Sukses

Romantika Ben Kasyafani Jadi Penyiar Radio, Temani Pendengar yang Kesepian Kala Pandemi Covid-19

Liputan6.com, Jakarta Ben Kasyafani seniman multibakat. Ia dikenal sebagai presenter, aktor, dan penyiar radio. Artis kelahiran 4 Juli 1983 ini memandu program Good Morning Indonesia.

Good Morning Indonesia adalah multi-brand program radio yang menyapa delapan kota Indonesia, yakni Jakarta, Medan, Bandung, Jogjakarta, Semarang, Surabaya, Makassar serta Manado.

Dalam program itu, mantan suami Marshanda dikawani Sissy Prescillia dan vokalis RAN, Anindyo Baskoro alias Nino. Di tengah kemajuan teknologi, Ben menyebut radio punya tempat sendiri di hati masyarakat.

 

2 dari 5 halaman

Teman di Masa Sulit

“Menjalani profesi penyiar terutama dalam situasi sekarang membuat jiwa saya terasa lebih content dan tebersit rasa bangga bisa menjadi teman pendengar di masa sulit,” kata ayah satu anak ini.

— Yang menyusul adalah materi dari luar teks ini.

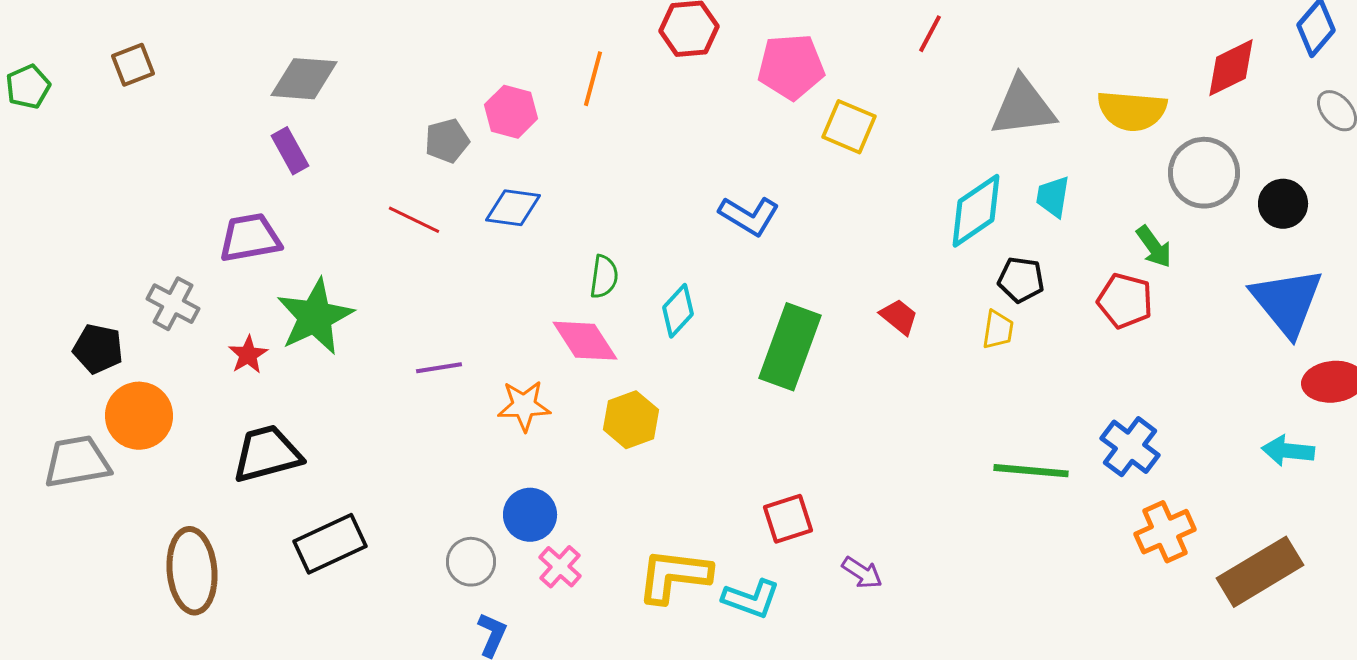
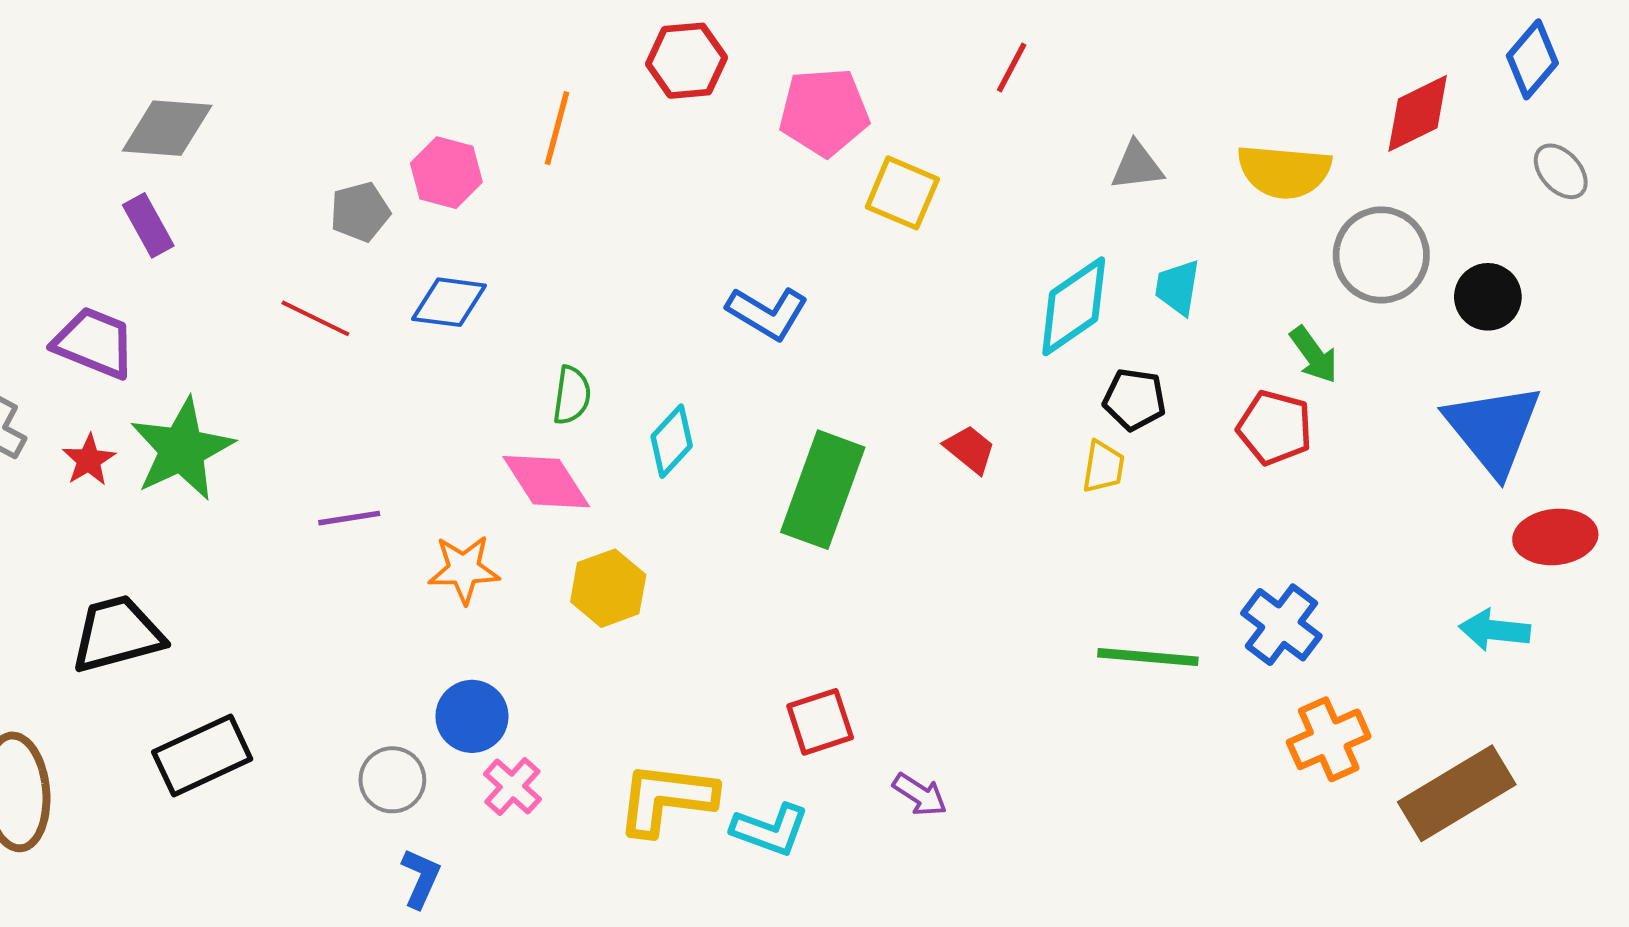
gray triangle: (1023, 107) -> (1137, 166), size x0.6
purple trapezoid: (250, 238) -> (94, 343), turned 32
red star: (248, 355) -> (89, 460), moved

Pandemi Covid-19 yang tiba di Indonesia sejak Maret 2020 berdampak ke berbagai sektor kehidupan. Manusia jungkir balik beradaptasi dengan kenormalan baru.

3 dari 5 halaman

Kesepian dan Merasa Sendiri

Radio, kata Ben, punya peran penting. Banyak yang stres dan merasa ditinggalkan. “Padahal, kesepian dan merasa sendiri bukan kombinasi yang baik untuk menjalani pandemi,” bintang film Republik Twitter dan Perahu Kertas menukas.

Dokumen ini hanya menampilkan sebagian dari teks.